>>>>>

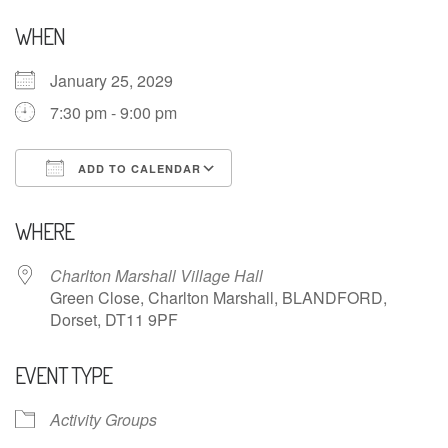
WHEN
January 25, 2029
7:30 pm - 9:00 pm
ADD TO CALENDAR
Download ICS
Google Calendar
WHERE
Charlton Marshall Village Hall
Green Close, Charlton Marshall, BLANDFORD,
Dorset, DT11 9PF
EVENT TYPE
Activity Groups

<<<<<

* _TASK INSTRUCTIONS_:
Filter the records down to the lines containing the word "Charlton", and copy those.

* _COMPLETED TASK_:
Charlton Marshall Village Hall
Green Close, Charlton Marshall, BLANDFORD,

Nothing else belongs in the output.